A publicação oficial, feita sob a responsabilidade do Estado, dá fé pública e autenticidade às informações, que passam a ser de amplo conhecimento de seus destinatários. Confere, com isso, certeza sobre a veracidade delas. Seu caráter é, sobretudo, constitutivo, já que estabelece uma presunção legal do conhecimento universal dessas informações, na esteira do que dispõe o artigo 3º da Lei de Introdução ao Código Civil.

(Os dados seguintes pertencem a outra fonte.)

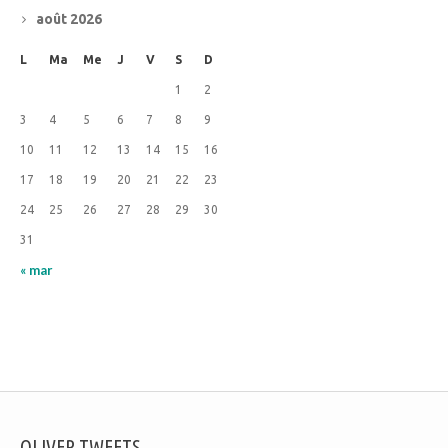
août 2026
L
Ma
Me
J
V
S
D
1
2
3
4
5
6
7
8
9
10
11
12
13
14
15
16
17
18
19
20
21
22
23
24
25
26
27
28
29
30
31
« mar
OLIVER TWEETS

Uma vez oficialmente publicadas, ninguém poderá se escusar dos seus efeitos. Assim, embora a difusão em meio oficial não seja elemento formativo de atos e fatos societários, ela constitui requisito da eficácia deles, e meio de prova de sua legalidade formal (prazo) e substancial (mérito).

A veiculação em jornais de grande circulação também apresenta um caráter indispensável, dado que permite divulgar, de forma ampla, segura e permanente, atos ou negócios de interesse societário, e aproxima a coletividade presumivelmente interessada dessas notícias. E, com o regime da habitualidade, que exige que tais publicações sejam feitas sempre num mesmo jornal, confere-se certeza sobre o acesso, pelos acionistas, às informações.

Seria, diante disso, inconcebível que a publicidade oficial pudesse dar lugar à “divulgação” na internet, em portais de notícias. Somente as informações societárias publicadas em meio impresso, por órgão oficial dos Estados-membros em que as companhias têm sede e por jornais de grande circulação, atendem aos requisitos de universalidade, permanência, perenidade e imutabilidade, indispensáveis para a segurança jurídica do sistema legal vigente.

Em um país ainda com grandes índices de exclusão digital, consequência da vastidão do nosso território e das limitações socioeconômicas e de infraestrutura, o fim das publicações por meio impresso acarretaria a negação plena do acesso universal e permanente à informação e da presunção legal de conhecimento dos dados societários. Além disso, deve-se considerar a insegurança da internet. São de conhecimento geral a facilidade e a frequência com que os hackers vêm invadindo sites, para adulterar, falsificar e, por vezes, destruir informações divulgadas. A rede mundial de computadores está, igualmente, sujeita a “falhas técnicas” (no provedor de acesso, no servidor de armazenamento dos dados, no site que os disponibiliza, etc.) que, no mais das vezes, impossibilitam seu pleno acesso.

Enfim, a internet não é capaz de assegurar a segurança, a permanência e a inalterabilidade das informações, nem sequer a presunção de conhecimento universal delas. Além do mais, a publicação impressa não impede a divulgação on-line. Entretanto, tais iniciativas de caráter informativo, voltadas para o acesso instantâneo aos dados, devem ser entendidas como complementares ao sistema de publicação legal, instituído no artigo 289 da lei societária, e não como meio substitutivo ao impresso.